The Bose-Einstein occupancy at energy $E$ is given by: $$ f_{\mathrm{BE}} = \frac{1}{\mathrm{e}^{\frac{E-\mu}{k_BT}}-1}.$$

The chemical potential $\mu$ is the Lagrange multiplier associated with a fixed particle number $N$. What it means is that you can vary the temperature $T$, and $\mu(T$) will also vary so as to conserve your total number of particles $N$.

Photons do not have a chemical potential, and indeed your first formula is the BE occupancy with $\mu = 0$ and $E \propto \omega$.

Thermal photons do not become quantum degenerate: as $T\rightarrow 0$, photons vanish instead of forming a condensate.
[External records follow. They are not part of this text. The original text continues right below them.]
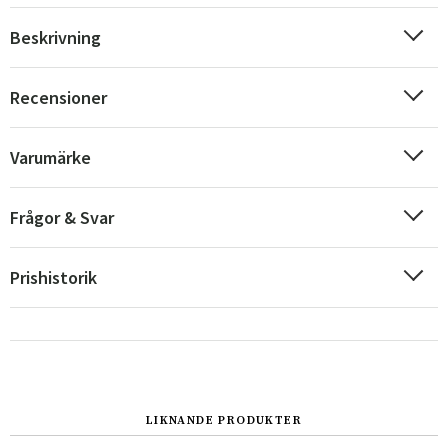
Beskrivning
Recensioner
Varumärke
Frågor & Svar
Prishistorik
LIKNANDE PRODUKTER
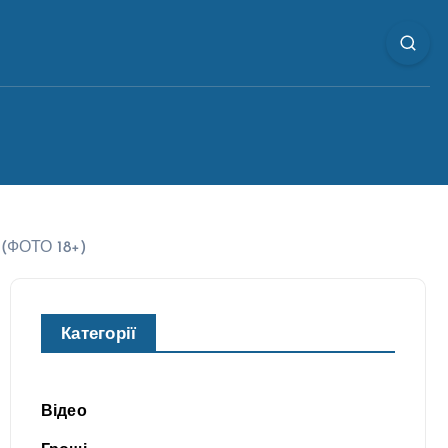
 (ФОТО 18+)
Категорії
Відео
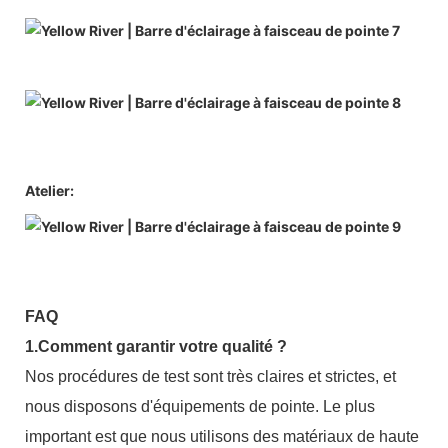
Atelier:
FAQ
1.Comment garantir votre qualité ?
Nos procédures de test sont très claires et strictes, et
nous disposons d'équipements de pointe. Le plus
important est que nous utilisons des matériaux de haute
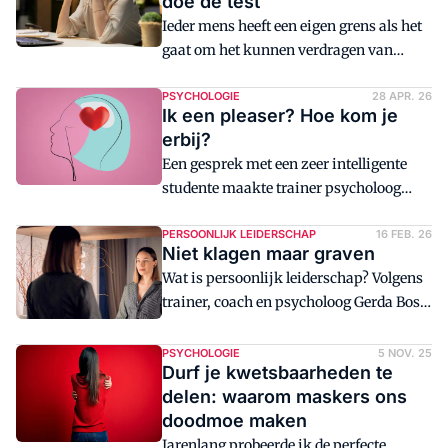
doe de test
Ieder mens heeft een eigen grens als het
gaat om het kunnen verdragen van
werkdruk, stress en emoties. Hoe zit dat
bij jou?
PSYCHOLOGIE
28 APR. 26
Ik een pleaser? Hoe kom je
erbij?
Een gesprek met een zeer intelligente
studente maakte trainer psycholoog
Gerda Bos tot haar eigen ongenoegen
onzeker. Met het reguleren van haar
PERSOONLIJK LEIDERSCHAP
16 FEB. 26
Niet klagen maar graven
zenuwstelsel zou ze zich een stuk beter
Wat is persoonlijk leiderschap? Volgens
hebben gevoeld.
trainer, coach en psycholoog Gerda Bos
is het reflecteren op de eigen
beslissingen en niet automatisch de
PSYCHOLOGIE
5 NOV. 25
Durf je kwetsbaarheden te
schuld bij een ander leggen. Dat is niet
delen: waarom maskers ons
altijd makkelijk.
doodmoe maken
Jarenlang probeerde ik de perfecte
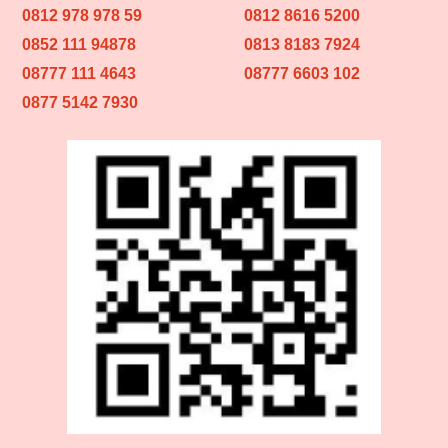
0812 978 978 59
0812 8616 5200
0852 111 94878
0813 8183 7924
08777 111 4643
08777 6603 102
0877 5142 7930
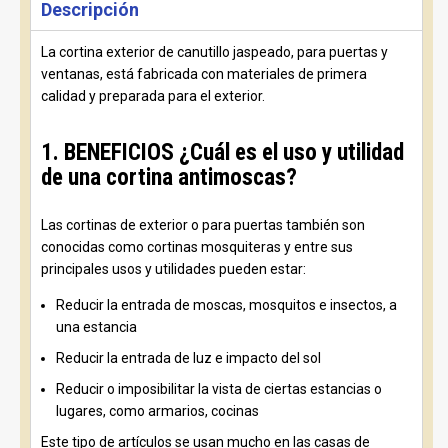
Descripción
La cortina exterior de canutillo jaspeado, para puertas y
ventanas, está fabricada con materiales de primera
calidad y preparada para el exterior.
1. BENEFICIOS ¿Cuál es el uso y utilidad
de una cortina antimoscas?
Las cortinas de exterior o para puertas también son
conocidas como cortinas mosquiteras y entre sus
principales usos y utilidades pueden estar:
Reducir la entrada de moscas, mosquitos e insectos, a
una estancia
Reducir la entrada de luz e impacto del sol
Reducir o imposibilitar la vista de ciertas estancias o
lugares, como armarios, cocinas
Este tipo de artículos se usan mucho en las casas de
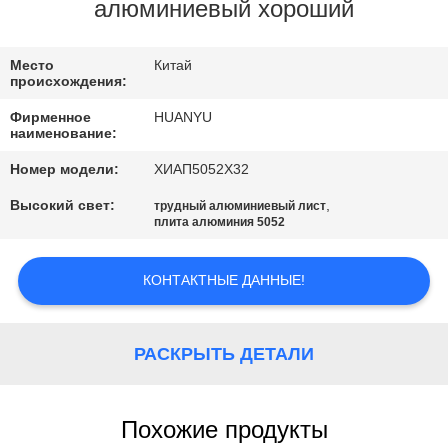
КАЧЕСТВА
алюминиевый хороший
СВЯЖИТЕСЬ
Место
Китай
происхождения:
МЫ
Фирменное
HUANYU
наименование:
НОВОСТИ
Номер модели:
ХИАП5052Х32
Высокий свет:
,
трудный алюминиевый лист
СПРОСИТЕ
плита алюминия 5052
ЦИТАТУ
КОНТАКТНЫЕ ДАННЫЕ!
КАРТА
САЙТА
РАСКРЫТЬ ДЕТАЛИ
ПОЛИТИКА
Похожие продукты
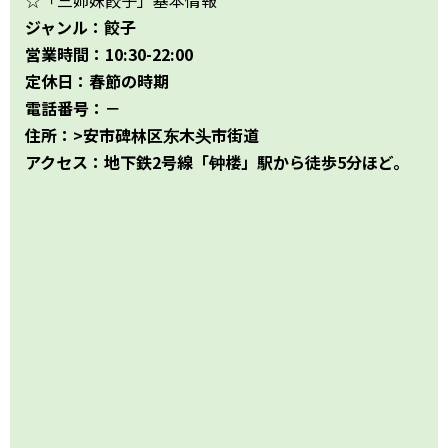
武漢
ジャンル：餃子
内モンゴル
営業時間：10:30-22:00
定休日：春節の時期
中国その他のエリア
電話番号：－
住所：>安市碑林区东木头市街道
香港・マカオ
アクセス：地下鉄2号線「钟楼」駅から徒歩5分ほど。
台湾情報
中国ビザ
ホテル予約サイト
もっと楽しく！
もっとお得に！
中国生活ガイド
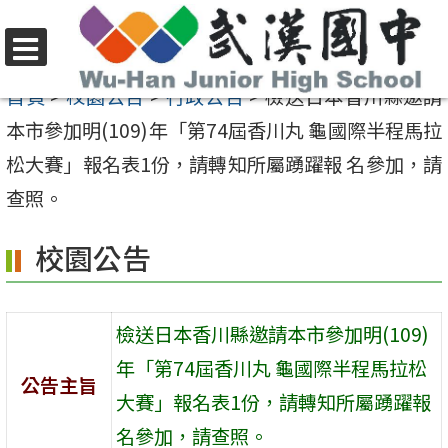
跳
至
選
主
首頁
>
校園公告
>
行政公告
>
檢送日本香川縣邀請
單
要
本市參加明(109)年「第74屆香川丸 龜國際半程馬拉
內
松大賽」報名表1份，請轉知所屬踴躍報 名參加，請
容
查照。
區
校園公告
檢送日本香川縣邀請本市參加明(109)
年「第74屆香川丸 龜國際半程馬拉松
公告主旨
大賽」報名表1份，請轉知所屬踴躍報
名參加，請查照。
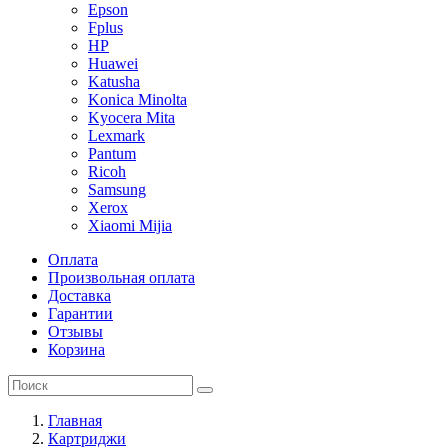
Epson
Fplus
HP
Huawei
Katusha
Konica Minolta
Kyocera Mita
Lexmark
Pantum
Ricoh
Samsung
Xerox
Xiaomi Mijia
Оплата
Произвольная оплата
Доставка
Гарантии
Отзывы
Корзина
Главная
Картриджи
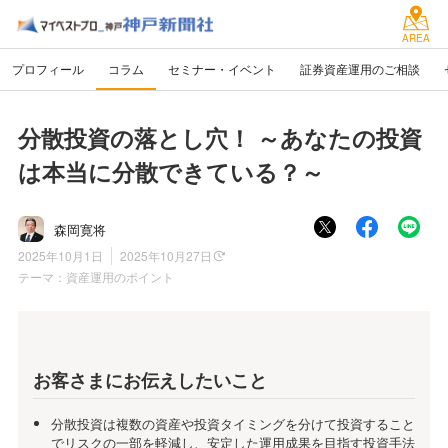
AREA
プロフィール
コラム
セミナー・イベント
証券資産運用のご相談
分散投資の落とし穴！ ～あなたの投資
は本当に分散できている？～
森岡寛将
2025年10月1日
2025年10月27日
テーマ：
資産運用のポイント
お客さまにお伝えしたいこと
分散投資は複数の資産や投資タイミングを分けて投資すること
でリスクの一部を軽減し、安定した運用成果を目指す投資手法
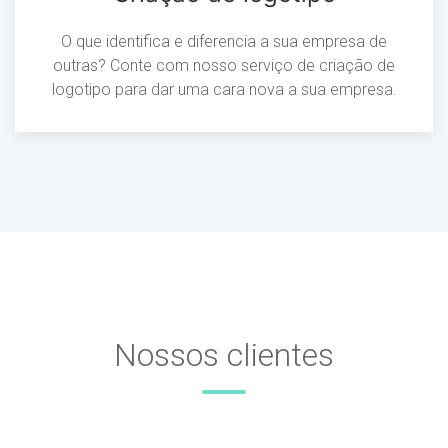
O que identifica e diferencia a sua empresa de
outras? Conte com nosso serviço de criação de
logotipo para dar uma cara nova a sua empresa.
Nossos clientes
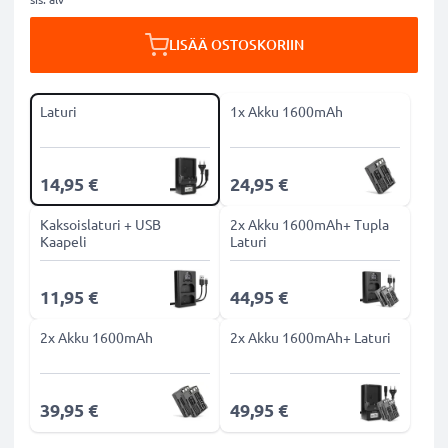
LISÄÄ OSTOSKORIIN
Laturi
1x Akku 1600mAh
14,95 €
24,95 €
Kaksoislaturi + USB
2x Akku 1600mAh+ Tupla
Kaapeli
Laturi
11,95 €
44,95 €
2x Akku 1600mAh
2x Akku 1600mAh+ Laturi
39,95 €
49,95 €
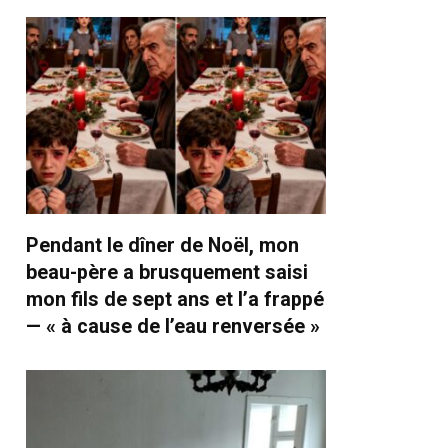
Pendant le dîner de Noël, mon
beau-père a brusquement saisi
mon fils de sept ans et l’a frappé
— « à cause de l’eau renversée »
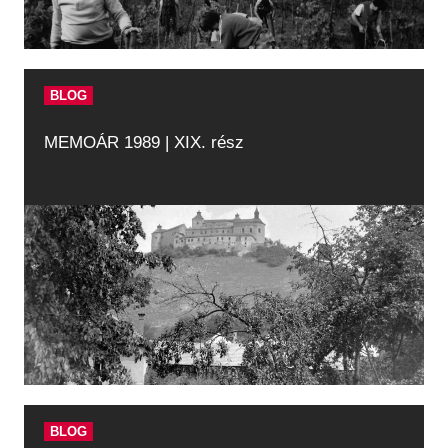
BLOG
MEMOÁR 1989 | XIX. rész
BLOG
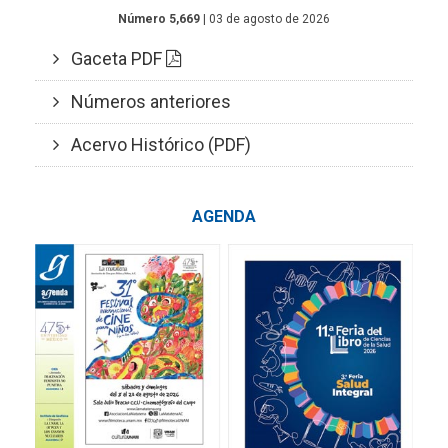
Número 5,669
| 03 de agosto de 2026
Gaceta PDF
Números anteriores
Acervo Histórico (PDF)
AGENDA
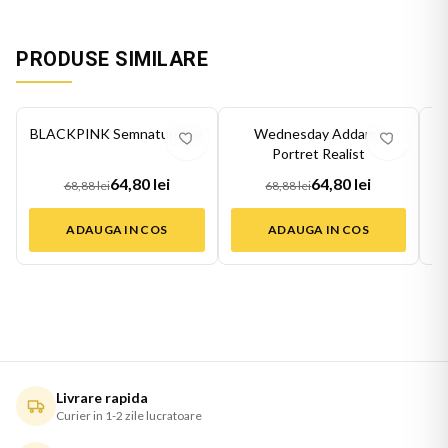
PRODUSE SIMILARE
-
6
%
-
6
%
-
6
BLACKPINK Semnaturi Roz
Wednesday Addams
Portret Realist
64,80 lei
64,80 lei
68,88 lei
68,88 lei
ADAUGA IN COS
ADAUGA IN COS
Livrare rapida
Curier in 1-2 zile lucratoare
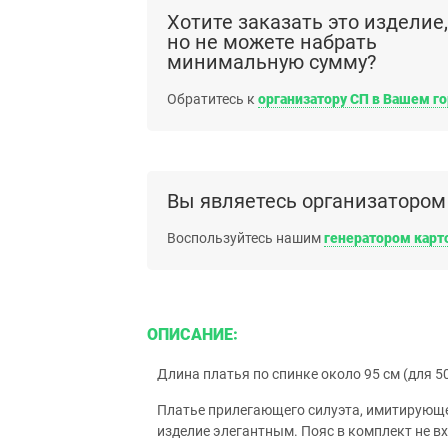
Хотите заказать это изделие,
но не можете набрать
минимальную сумму?
Обратитесь к
организатору СП в Вашем г
Вы являетесь организатором
Воспользуйтесь нашим
генератором карт
ОПИСАНИЕ:
Длина платья по спинке около 95 см (для 50
Платье прилегающего силуэта, имитирующее
изделие элегантным. Пояс в комплект не в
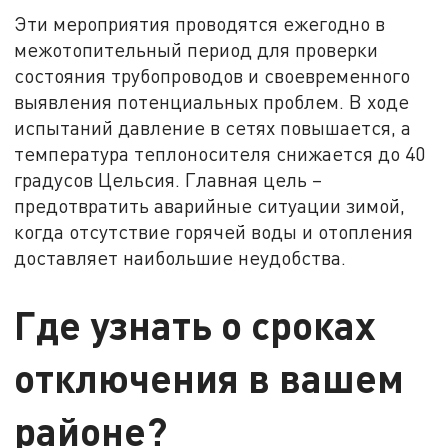
Эти мероприятия проводятся ежегодно в
межотопительный период для проверки
состояния трубопроводов и своевременного
выявления потенциальных проблем. В ходе
испытаний давление в сетях повышается, а
температура теплоносителя снижается до 40
градусов Цельсия. Главная цель –
предотвратить аварийные ситуации зимой,
когда отсутствие горячей воды и отопления
доставляет наибольшие неудобства.
Где узнать о сроках
отключения в вашем
районе?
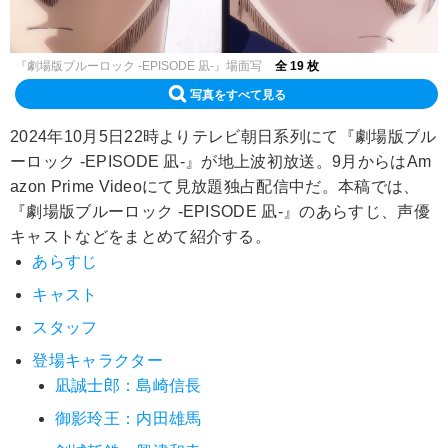
『劇場版ブルーロック -EPISODE 凪-』場面写
全 19 枚
写真をすべて見る
2024年10月5日22時よりテレビ朝日系列にて『劇場版ブル
ーロック -EPISODE 凪-』が地上波初放送。9月からはAm
azon Prime Videoにて見放題独占配信中だ。本稿では、
『劇場版ブルーロック -EPISODE 凪-』のあらすじ、声優
キャストなどをまとめて紹介する。
あらすじ
キャスト
スタッフ
登場キャラクター
凪誠士郎：島崎信長
御影玲王：内田雄馬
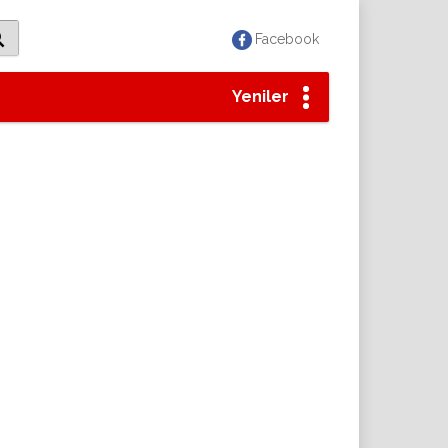
Facebook
Yeniler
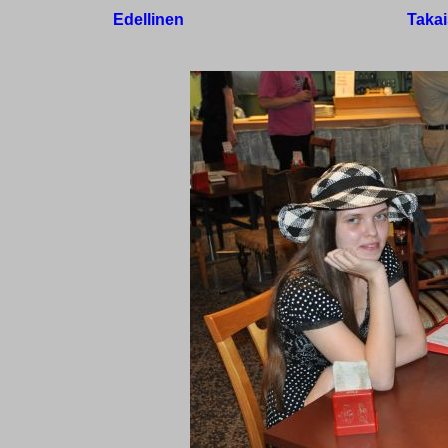
Edellinen
Takai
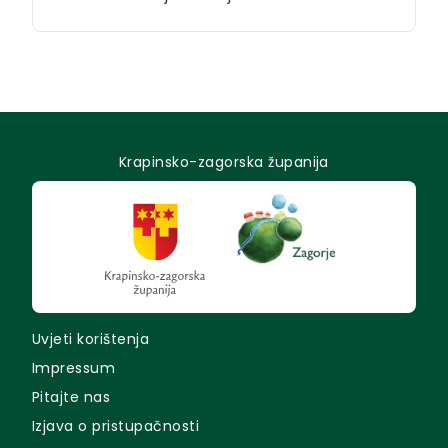
Krapinsko-zagorska županija
Uvjeti korištenja
Impressum
Pitajte nas
Izjava o pristupačnosti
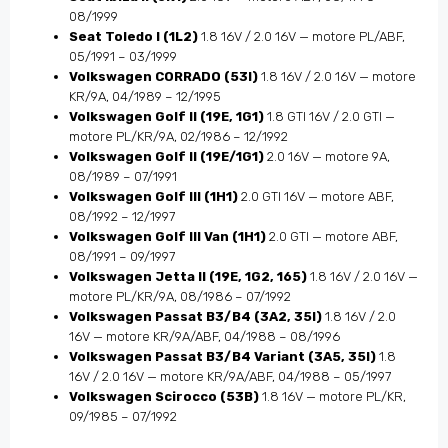
08/1999
Seat Toledo I (1L2)
1.8 16V / 2.0 16V — motore PL/ABF,
05/1991 – 03/1999
Volkswagen CORRADO (53I)
1.8 16V / 2.0 16V — motore
KR/9A, 04/1989 – 12/1995
Volkswagen Golf II (19E, 1G1)
1.8 GTI 16V / 2.0 GTI —
motore PL/KR/9A, 02/1986 – 12/1992
Volkswagen Golf II (19E/1G1)
2.0 16V — motore 9A,
08/1989 – 07/1991
Volkswagen Golf III (1H1)
2.0 GTI 16V — motore ABF,
08/1992 – 12/1997
Volkswagen Golf III Van (1H1)
2.0 GTI — motore ABF,
08/1991 – 09/1997
Volkswagen Jetta II (19E, 1G2, 165)
1.8 16V / 2.0 16V —
motore PL/KR/9A, 08/1986 – 07/1992
Volkswagen Passat B3/B4 (3A2, 35I)
1.8 16V / 2.0
16V — motore KR/9A/ABF, 04/1988 – 08/1996
Volkswagen Passat B3/B4 Variant (3A5, 35I)
1.8
16V / 2.0 16V — motore KR/9A/ABF, 04/1988 – 05/1997
Volkswagen Scirocco (53B)
1.8 16V — motore PL/KR,
09/1985 – 07/1992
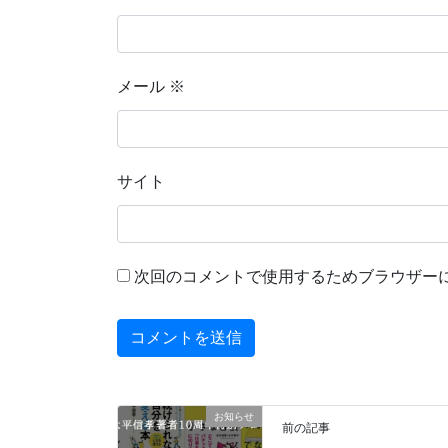
メール
※
サイト
次回のコメントで使用するためブラウザー
お知らせ
前の記事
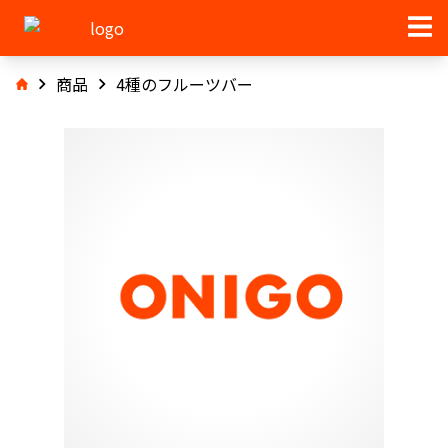
商品
4種のフルーツバー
Indeed, black-body radiation ceases for an object at $T=0$.

A zero chemical potential means photons do not thermalise, which the key to achieve equilibrium and hence Bose-Einstein condensation. A laser isn't a BEC -- it's a coherent state all right, but it is not in equilibrium. The chemical potential stuff is derived in the context of equilibrium thermodynamics. So lasers are a completely different story.

In order to achieve true BEC in photons, you need to introduce photon-photon interactions, leading to photon thermalisation and a non-zero chemical potential. This has been achieved in nonlinear microcavities, dye-filled cavities and other forms of materials that interact with the photons thereby mediating the interaction amongst the photons.